PROBLEM TO SOLVE =>
With pictures left out, write out exactly every line from the start of the data through the one that contains "Tak jauh dari sini, dekat pintu".

──────── DATA SUPPLIED ────────

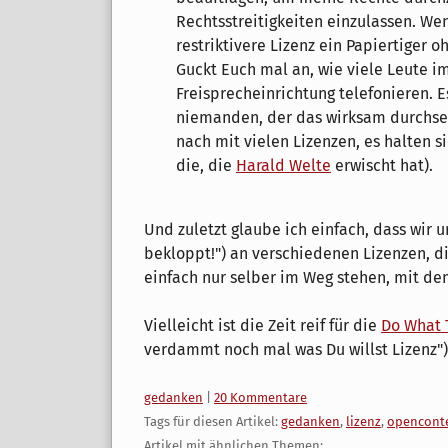
Rechtsstreitigkeiten einzulassen. Wen
restriktivere Lizenz ein Papiertiger oh
Guckt Euch mal an, wie viele Leute 
Freisprecheinrichtung telefonieren. E
niemanden, der das wirksam durchset
nach mit vielen Lizenzen, es halten s
die, die
Harald Welte
erwischt hat).
Und zuletzt glaube ich einfach, dass wir 
bekloppt!") an verschiedenen Lizenzen, d
einfach nur selber im Weg stehen, mit d
Vielleicht ist die Zeit reif für die
Do What 
verdammt noch mal was Du willst Lizenz")
Kategorien:
gedanken
|
20 Kommentare
Tags für diesen Artikel:
gedanken
,
lizenz
,
opencont
Artikel mit ähnlichen Themen:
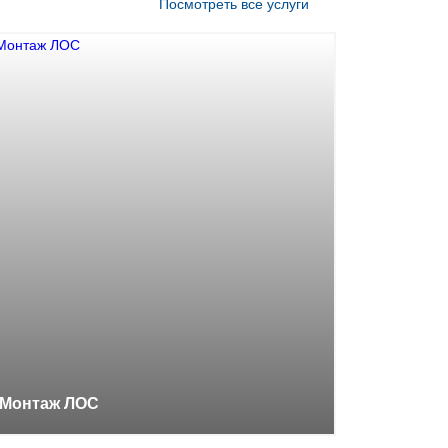
Посмотреть все услуги
Монтаж ЛОС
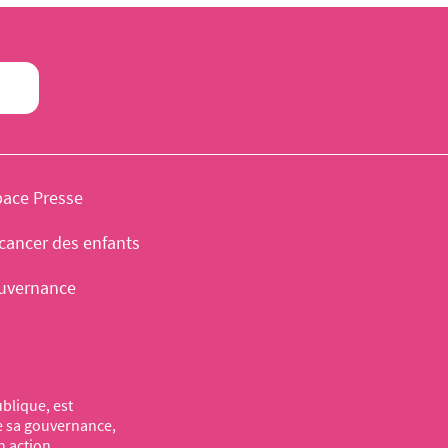
pace Presse
cancer des enfants
uvernance
blique, est
de sa gouvernance,
n action.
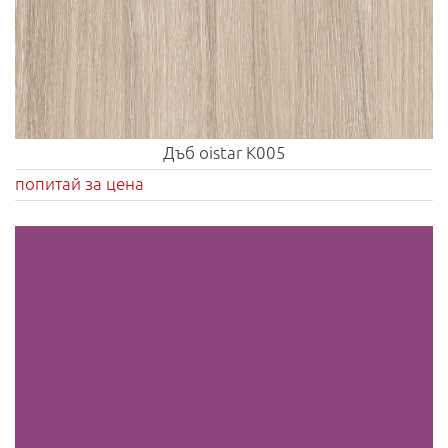
Дъб oistar K005
попитай за цена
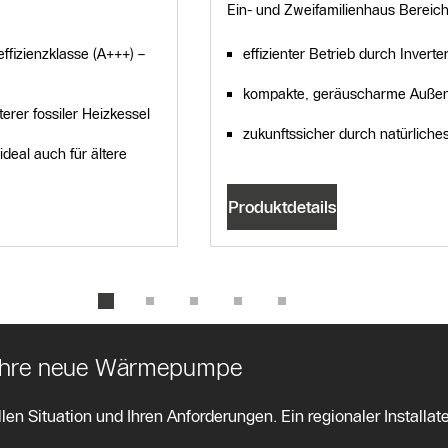
Ein- und Zweifamilienhaus Bereich
ffizienzklasse (A+++) –
effizienter Betrieb durch Inverte
kompakte, geräuscharme Außene
erer fossiler Heizkessel
zukunftssicher durch natürliche
ideal auch für ältere
Produktdetails
ür Ihre neue Wärmepumpe
len Situation und Ihren Anforderungen. Ein regionaler Installate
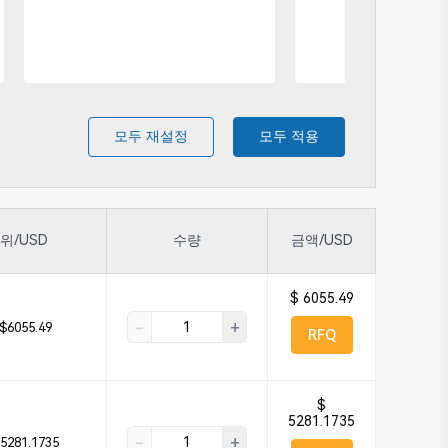
모두 재설정
모두 적용
위/USD
수량
금액/USD
$ 6055.49
-
+
$6055.49
RFQ
$
5281.1735
-
+
5281.1735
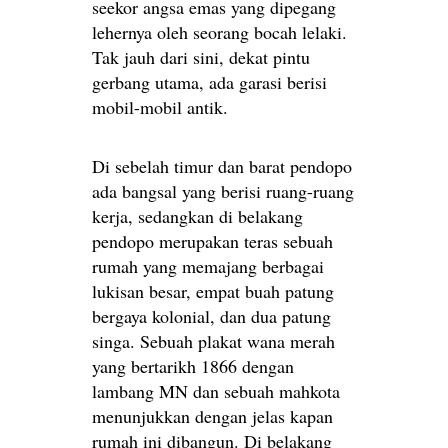
seekor angsa emas yang dipegang
lehernya oleh seorang bocah lelaki.
Tak jauh dari sini, dekat pintu
gerbang utama, ada garasi berisi
mobil-mobil antik.
Di sebelah timur dan barat pendopo
ada bangsal yang berisi ruang-ruang
kerja, sedangkan di belakang
pendopo merupakan teras sebuah
rumah yang memajang berbagai
lukisan besar, empat buah patung
bergaya kolonial, dan dua patung
singa. Sebuah plakat wana merah
yang bertarikh 1866 dengan
lambang MN dan sebuah mahkota
menunjukkan dengan jelas kapan
rumah ini dibangun. Di belakang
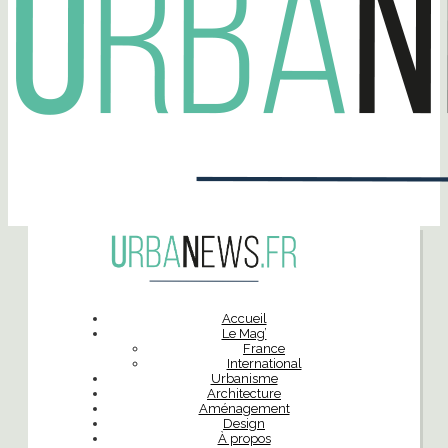
Accueil
Le Mag’
France
International
Urbanisme
Architecture
Aménagement
Design
À propos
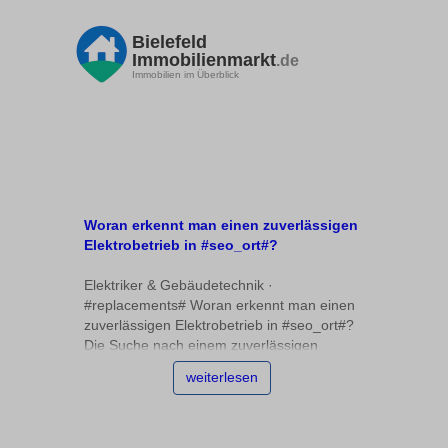
Bielefeld
Immobilienmarkt
.de
Immobilien im Überblick
Woran erkennt man einen zuverlässigen
Elektrobetrieb in #seo_ort#?
Elektriker & Gebäudetechnik ·
#replacements# Woran erkennt man einen
zuverlässigen Elektrobetrieb in #seo_ort#?
Die Suche nach einem zuverlässigen
Elektrobetrieb #replacements# kann
weiterlesen
herausfordernd sein, besonders wenn man
unsicher ist, worauf es wirklich ankommt.
Eine Eintragung ins Handwerksregister und
die Mitgliedschaft in einer Innung sind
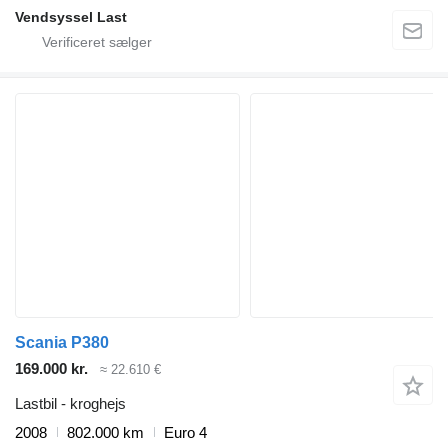
Vendsyssel Last
Scania P380
169.000 kr.
≈ 22.610 €
Lastbil - kroghejs
2008
802.000 km
Euro 4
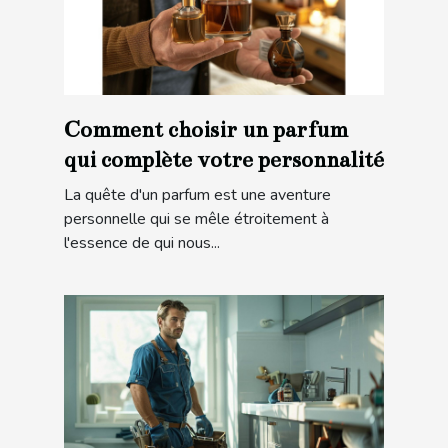
Comment choisir un parfum
qui complète votre personnalité
La quête d'un parfum est une aventure
personnelle qui se mêle étroitement à
l'essence de qui nous...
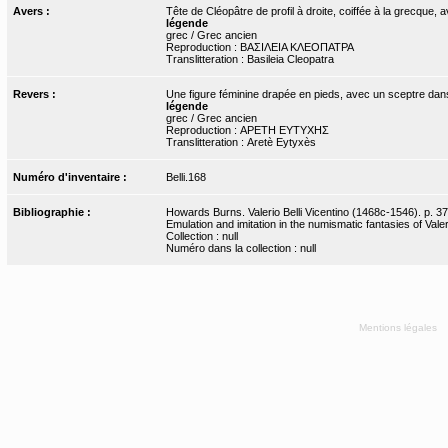
Avers :
Tête de Cléopâtre de profil à droite, coiffée à la grecque, a
légende
grec / Grec ancien
Reproduction : ΒΑΣΙΛΕΙΑ ΚΛΕΟΠΑΤΡΑ
Translitteration : Basileia Cleopatra
Revers :
Une figure féminine drapée en pieds, avec un sceptre dan
légende
grec / Grec ancien
Reproduction : ΑΡΕΤΗ ΕΥΤΥΧΗΣ
Translitteration : Aretè Eytyxès
Numéro d'inventaire :
Belli.168
Bibliographie :
Howards Burns. Valerio Belli Vicentino (1468c-1546). p. 37
Emulation and imitation in the numismatic fantasies of Valeri
Collection : null
Numéro dans la collection : null
Mentions légales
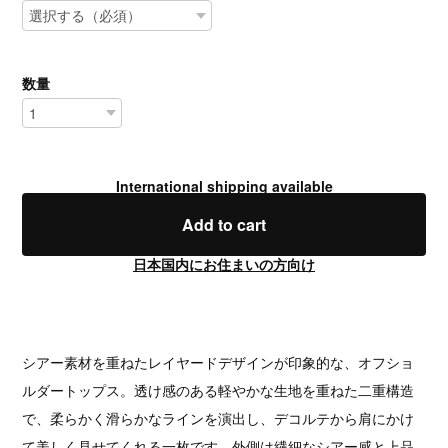
数量
International shipping available
Add to cart
日本国内にお住まいの方向け
シアー素材を重ねたレイヤードデザインが印象的な、オフショ
ルダートップス。透け感のある軽やかな生地を重ねた二重構造
で、柔らかく滑らかなラインを演出し、デコルテから肩にかけ
て美しく見せてくれる一枚です。外側は繊細なシアー感と上品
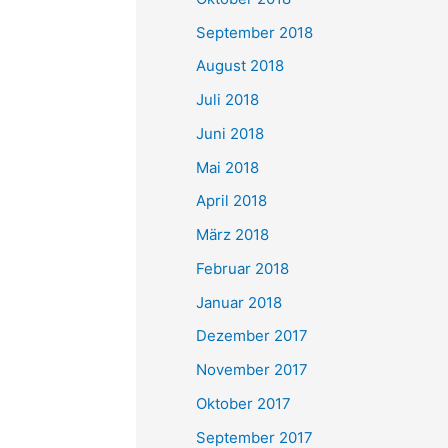
September 2018
August 2018
Juli 2018
Juni 2018
Mai 2018
April 2018
März 2018
Februar 2018
Januar 2018
Dezember 2017
November 2017
Oktober 2017
September 2017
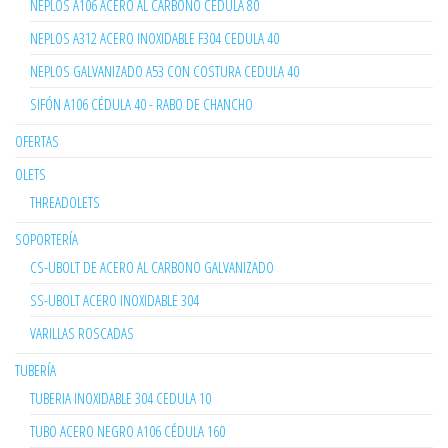
NEPLOS A106 ACERO AL CARBONO CEDULA 80
NEPLOS A312 ACERO INOXIDABLE F304 CEDULA 40
NEPLOS GALVANIZADO A53 CON COSTURA CEDULA 40
SIFÓN A106 CÉDULA 40 - RABO DE CHANCHO
OFERTAS
OLETS
THREADOLETS
SOPORTERÍA
CS-UBOLT DE ACERO AL CARBONO GALVANIZADO
SS-UBOLT ACERO INOXIDABLE 304
VARILLAS ROSCADAS
TUBERÍA
TUBERIA INOXIDABLE 304 CEDULA 10
TUBO ACERO NEGRO A106 CÉDULA 160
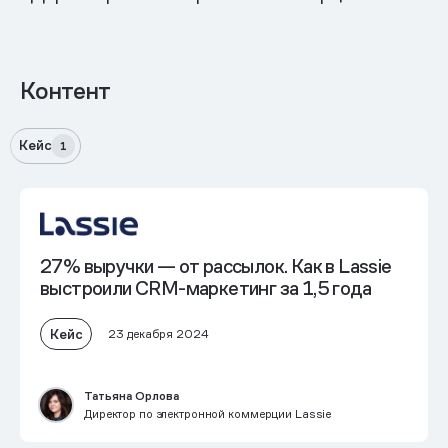
Контент
Кейс
1
27% выручки
— от рассылок. Как в Lassie
выстроили CRM-маркетинг за 1,5 года
Кейс
23 декабря 2024
Татьяна Орлова
Директор по электронной коммерции Lassie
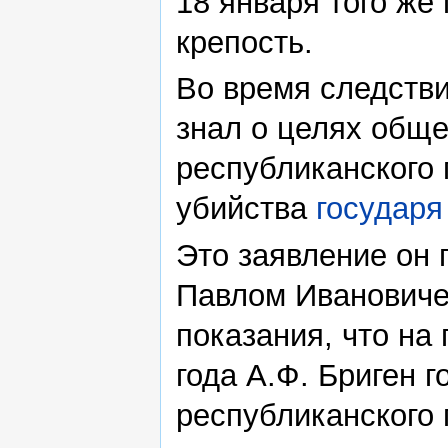
18 января того же
крепость.
Во время следстви
знал о целях обще
республиканского
убийства
государя
Это заявление он 
Павлом Ивановиче
показания, что на
года А.Ф. Бриген 
республиканского 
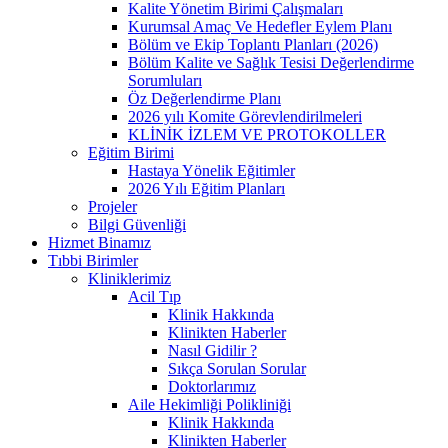
Kalite Yönetim Birimi Çalışmaları
Kurumsal Amaç Ve Hedefler Eylem Planı
Bölüm ve Ekip Toplantı Planları (2026)
Bölüm Kalite ve Sağlık Tesisi Değerlendirme
Sorumluları
Öz Değerlendirme Planı
2026 yılı Komite Görevlendirilmeleri
KLİNİK İZLEM VE PROTOKOLLER
Eğitim Birimi
Hastaya Yönelik Eğitimler
2026 Yılı Eğitim Planları
Projeler
Bilgi Güvenliği
Hizmet Binamız
Tıbbi Birimler
Kliniklerimiz
Acil Tıp
Klinik Hakkında
Klinikten Haberler
Nasıl Gidilir ?
Sıkça Sorulan Sorular
Doktorlarımız
Aile Hekimliği Polikliniği
Klinik Hakkında
Klinikten Haberler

────────

ANSWER BELOW =>
Rechtsstreitigkeiten einzulassen. Wen
restriktivere Lizenz ein Papiertiger oh
Guckt Euch mal an, wie viele Leute 
Freisprecheinrichtung telefonieren. E
niemanden, der das wirksam durchset
nach mit vielen Lizenzen, es halten s
die, die
Harald Welte
erwischt hat).
Und zuletzt glaube ich einfach, dass wir 
bekloppt!") an verschiedenen Lizenzen, d
einfach nur selber im Weg stehen, mit d
Vielleicht ist die Zeit reif für die
Do What 
verdammt noch mal was Du willst Lizenz")
Kategorien:
gedanken
|
20 Kommentare
Tags für diesen Artikel:
gedanken
,
lizenz
,
opencont
Artikel mit ähnlichen Themen:
Посмотреть все услуги
Монтаж ЛОС
pace Presse
cancer des enfants
uvernance
blique, est
de sa gouvernance,
n action.
Дъб oistar K005
попитай за цена
Ein- und Zweifamilienhaus Bereich
ffizienzklasse (A+++) –
effizienter Betrieb durch Inverte
kompakte, geräuscharme Außene
erer fossiler Heizkessel
zukunftssicher durch natürliche
ideal auch für ältere
Produktdetails
ür Ihre neue Wärmepumpe
len Situation und Ihren Anforderungen. Ein regionaler Installate
모두 재설정
모두 적용
위/USD
수량
금액/USD
$ 6055.49
-
+
$6055.49
RFQ
$
5281.1735
-
+
5281.1735
seekor angsa emas yang dipegang
lehernya oleh seorang bocah lelaki.
Tak jauh dari sini, dekat pintu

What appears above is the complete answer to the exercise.